— DATA FOR THE TASK —
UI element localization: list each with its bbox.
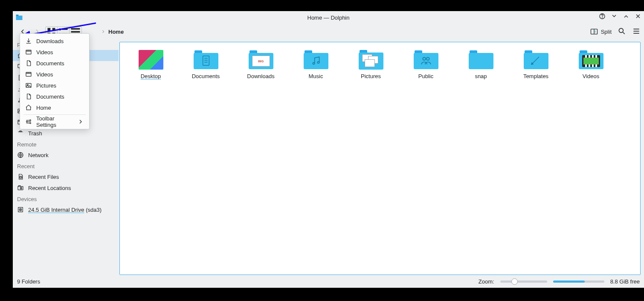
folder-tile-music[interactable]: Music (288, 48, 343, 85)
folder-tile-label: Documents (192, 73, 220, 79)
downloads-folder-icon: IMG (249, 50, 273, 69)
folder-tile-public[interactable]: Public (398, 48, 453, 85)
svg-point-47 (313, 62, 314, 64)
chevron-right-icon (77, 118, 84, 125)
folder-tile-videos[interactable]: Videos (563, 48, 618, 85)
sidebar-devices-header: Devices (13, 193, 119, 204)
split-label: Split (601, 29, 612, 35)
zoom-slider[interactable] (500, 281, 547, 283)
menu-button[interactable] (632, 27, 641, 37)
download-icon (25, 38, 32, 44)
sidebar-item-recent-locations[interactable]: Recent Locations (13, 182, 119, 193)
svg-rect-13 (71, 28, 80, 30)
videos-icon (25, 49, 32, 56)
history-item-downloads[interactable]: Downloads (20, 35, 89, 47)
folder-icon (524, 50, 548, 69)
history-item-videos[interactable]: Videos (20, 47, 89, 58)
svg-rect-35 (19, 132, 22, 136)
sidebar-item-recent-files[interactable]: Recent Files (13, 171, 119, 182)
folder-tile-downloads[interactable]: IMGDownloads (233, 48, 288, 85)
breadcrumb-home[interactable]: Home (108, 29, 124, 35)
sidebar-item-network[interactable]: Network (13, 149, 119, 161)
svg-rect-14 (71, 31, 80, 33)
svg-point-63 (30, 120, 31, 121)
folder-icon (304, 50, 328, 69)
folder-tile-label: snap (475, 73, 487, 79)
svg-rect-6 (52, 28, 55, 31)
statusbar: 9 Folders Zoom: 8.8 GiB free (13, 275, 644, 288)
documents-icon (25, 93, 32, 100)
split-button[interactable]: Split (590, 27, 612, 36)
svg-point-42 (20, 209, 20, 210)
svg-rect-9 (59, 28, 61, 30)
dolphin-window: Home — Dolphin Home (13, 11, 644, 288)
close-button[interactable] (635, 13, 641, 20)
folder-tile-documents[interactable]: Documents (178, 48, 233, 85)
folder-tile-label: Videos (583, 73, 600, 79)
help-button[interactable] (599, 13, 606, 20)
sidebar-item-24.5-gib-internal-drive[interactable]: 24.5 GiB Internal Drive (sda3) (13, 204, 119, 215)
svg-rect-5 (48, 28, 51, 31)
svg-point-49 (423, 57, 426, 60)
folder-icon (414, 50, 438, 69)
videos-folder-icon (579, 50, 603, 69)
drive-icon (17, 206, 24, 213)
pictures-folder-icon (359, 50, 383, 70)
recent-locations-icon (17, 184, 24, 191)
settings-icon (25, 118, 32, 125)
recent-files-icon (17, 173, 24, 180)
desktop-thumb-icon (139, 50, 163, 70)
sidebar-item-label: Recent Files (28, 174, 59, 180)
history-item-label: Home (36, 105, 51, 111)
sidebar-item-label: Network (28, 152, 49, 158)
breadcrumb[interactable]: Home (101, 29, 124, 35)
split-icon (590, 27, 598, 36)
toolbar: Home Split (13, 24, 644, 39)
history-item-documents[interactable]: Documents (20, 91, 89, 102)
maximize-button[interactable] (623, 13, 629, 20)
history-item-label: Videos (36, 71, 53, 78)
history-item-documents[interactable]: Documents (20, 58, 89, 69)
documents-icon (25, 60, 32, 67)
history-item-pictures[interactable]: Pictures (20, 80, 89, 91)
folder-tile-snap[interactable]: snap (453, 48, 508, 85)
toolbar-settings-label: Toolbar Settings (36, 115, 73, 128)
folder-tile-label: Desktop (141, 73, 161, 79)
sidebar-remote-header: Remote (13, 139, 119, 149)
back-history-popup: DownloadsVideosDocumentsVideosPicturesDo… (20, 33, 90, 129)
svg-point-3 (602, 18, 603, 18)
svg-line-19 (623, 32, 625, 34)
toolbar-settings-item[interactable]: Toolbar Settings (20, 116, 89, 127)
folder-tile-label: Music (309, 73, 323, 79)
folder-tile-desktop[interactable]: Desktop (123, 48, 178, 85)
search-button[interactable] (618, 27, 626, 37)
capacity-bar (553, 281, 604, 283)
history-item-label: Documents (36, 94, 64, 100)
folder-tile-pictures[interactable]: Pictures (343, 48, 398, 85)
content-area: Places HomeDesktopDocumentsDownloadsMusi… (13, 39, 644, 275)
history-item-videos[interactable]: Videos (20, 69, 89, 80)
minimize-button[interactable] (611, 13, 618, 20)
sidebar-item-label: 24.5 GiB Internal Drive (sda3) (28, 207, 102, 213)
folder-view[interactable]: DesktopDocumentsIMGDownloadsMusicPicture… (119, 42, 641, 275)
svg-point-18 (619, 28, 623, 32)
folder-tile-templates[interactable]: Templates (508, 48, 563, 85)
trash-icon (17, 130, 24, 137)
sidebar-item-label: Recent Locations (28, 185, 71, 191)
window-title: Home — Dolphin (13, 15, 644, 21)
sidebar-recent-header: Recent (13, 161, 119, 171)
zoom-label: Zoom: (479, 278, 494, 285)
svg-rect-38 (18, 187, 23, 190)
folder-tile-label: Public (418, 73, 433, 79)
free-space-label: 8.8 GiB free (610, 278, 640, 285)
history-item-label: Downloads (36, 38, 64, 44)
folder-tile-label: Pictures (361, 73, 381, 79)
sidebar-item-label: Trash (28, 130, 42, 137)
svg-point-64 (26, 121, 28, 123)
zoom-handle[interactable] (511, 278, 518, 285)
history-item-home[interactable]: Home (20, 102, 89, 113)
history-item-label: Videos (36, 49, 53, 56)
svg-point-50 (426, 57, 429, 60)
folder-icon (194, 50, 218, 69)
home-icon (25, 104, 32, 111)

— WORK INSTRUCTION —
Each entry above must come back exactly as written. Drop the images.

— OUTPUT OF THE EXERCISE —
UI element localization: list each with its bbox.
folder-tile-music[interactable]: Music (288, 48, 343, 85)
folder-tile-label: Documents (192, 73, 220, 79)
downloads-folder-icon: IMG (249, 50, 273, 69)
folder-tile-public[interactable]: Public (398, 48, 453, 85)
svg-point-47 (313, 62, 314, 64)
chevron-right-icon (77, 118, 84, 125)
folder-tile-videos[interactable]: Videos (563, 48, 618, 85)
sidebar-devices-header: Devices (13, 193, 119, 204)
split-label: Split (601, 29, 612, 35)
zoom-slider[interactable] (500, 281, 547, 283)
menu-button[interactable] (632, 27, 641, 37)
download-icon (25, 38, 32, 44)
sidebar-item-recent-locations[interactable]: Recent Locations (13, 182, 119, 193)
svg-rect-13 (71, 28, 80, 30)
videos-icon (25, 49, 32, 56)
history-item-downloads[interactable]: Downloads (20, 35, 89, 47)
folder-icon (524, 50, 548, 69)
history-item-videos[interactable]: Videos (20, 47, 89, 58)
svg-rect-35 (19, 132, 22, 136)
sidebar-item-recent-files[interactable]: Recent Files (13, 171, 119, 182)
folder-tile-downloads[interactable]: IMGDownloads (233, 48, 288, 85)
breadcrumb-home[interactable]: Home (108, 29, 124, 35)
sidebar-item-network[interactable]: Network (13, 149, 119, 161)
svg-rect-14 (71, 31, 80, 33)
svg-point-63 (30, 120, 31, 121)
folder-icon (304, 50, 328, 69)
folder-tile-label: snap (475, 73, 487, 79)
svg-rect-6 (52, 28, 55, 31)
statusbar: 9 Folders Zoom: 8.8 GiB free (13, 275, 644, 288)
documents-icon (25, 93, 32, 100)
split-button[interactable]: Split (590, 27, 612, 36)
svg-point-42 (20, 209, 20, 210)
svg-rect-9 (59, 28, 61, 30)
dolphin-window: Home — Dolphin Home (13, 11, 644, 288)
close-button[interactable] (635, 13, 641, 20)
folder-tile-documents[interactable]: Documents (178, 48, 233, 85)
folder-tile-label: Videos (583, 73, 600, 79)
help-button[interactable] (599, 13, 606, 20)
sidebar-item-24.5-gib-internal-drive[interactable]: 24.5 GiB Internal Drive (sda3) (13, 204, 119, 215)
svg-rect-5 (48, 28, 51, 31)
svg-point-49 (423, 57, 426, 60)
folder-icon (414, 50, 438, 69)
videos-folder-icon (579, 50, 603, 69)
drive-icon (17, 206, 24, 213)
pictures-folder-icon (359, 50, 383, 70)
recent-locations-icon (17, 184, 24, 191)
settings-icon (25, 118, 32, 125)
recent-files-icon (17, 173, 24, 180)
desktop-thumb-icon (139, 50, 163, 70)
sidebar-item-label: Recent Files (28, 174, 59, 180)
history-item-label: Home (36, 105, 51, 111)
sidebar-item-label: Network (28, 152, 49, 158)
breadcrumb[interactable]: Home (101, 29, 124, 35)
split-icon (590, 27, 598, 36)
toolbar: Home Split (13, 24, 644, 39)
history-item-documents[interactable]: Documents (20, 91, 89, 102)
maximize-button[interactable] (623, 13, 629, 20)
history-item-label: Videos (36, 71, 53, 78)
history-item-documents[interactable]: Documents (20, 58, 89, 69)
documents-icon (25, 60, 32, 67)
history-item-pictures[interactable]: Pictures (20, 80, 89, 91)
folder-tile-snap[interactable]: snap (453, 48, 508, 85)
toolbar-settings-label: Toolbar Settings (36, 115, 73, 128)
folder-tile-label: Desktop (141, 73, 161, 79)
sidebar-remote-header: Remote (13, 139, 119, 149)
back-history-popup: DownloadsVideosDocumentsVideosPicturesDo… (20, 33, 90, 129)
svg-point-3 (602, 18, 603, 18)
svg-line-19 (623, 32, 625, 34)
toolbar-settings-item[interactable]: Toolbar Settings (20, 116, 89, 127)
folder-tile-label: Music (309, 73, 323, 79)
folder-tile-desktop[interactable]: Desktop (123, 48, 178, 85)
search-button[interactable] (618, 27, 626, 37)
capacity-bar (553, 281, 604, 283)
history-item-label: Documents (36, 94, 64, 100)
folder-tile-pictures[interactable]: Pictures (343, 48, 398, 85)
content-area: Places HomeDesktopDocumentsDownloadsMusi… (13, 39, 644, 275)
history-item-videos[interactable]: Videos (20, 69, 89, 80)
minimize-button[interactable] (611, 13, 618, 20)
sidebar-item-label: 24.5 GiB Internal Drive (sda3) (28, 207, 102, 213)
folder-view[interactable]: DesktopDocumentsIMGDownloadsMusicPicture… (119, 42, 641, 275)
svg-point-18 (619, 28, 623, 32)
folder-tile-templates[interactable]: Templates (508, 48, 563, 85)
trash-icon (17, 130, 24, 137)
sidebar-item-label: Recent Locations (28, 185, 71, 191)
window-title: Home — Dolphin (13, 15, 644, 21)
sidebar-recent-header: Recent (13, 161, 119, 171)
zoom-label: Zoom: (479, 278, 494, 285)
svg-rect-38 (18, 187, 23, 190)
folder-tile-label: Public (418, 73, 433, 79)
free-space-label: 8.8 GiB free (610, 278, 640, 285)
history-item-label: Downloads (36, 38, 64, 44)
folder-tile-label: Pictures (361, 73, 381, 79)
sidebar-item-label: Trash (28, 130, 42, 137)
svg-point-64 (26, 121, 28, 123)
zoom-handle[interactable] (511, 278, 518, 285)
history-item-home[interactable]: Home (20, 102, 89, 113)
history-item-label: Videos (36, 49, 53, 56)
svg-point-50 (426, 57, 429, 60)
folder-icon (194, 50, 218, 69)
home-icon (25, 104, 32, 111)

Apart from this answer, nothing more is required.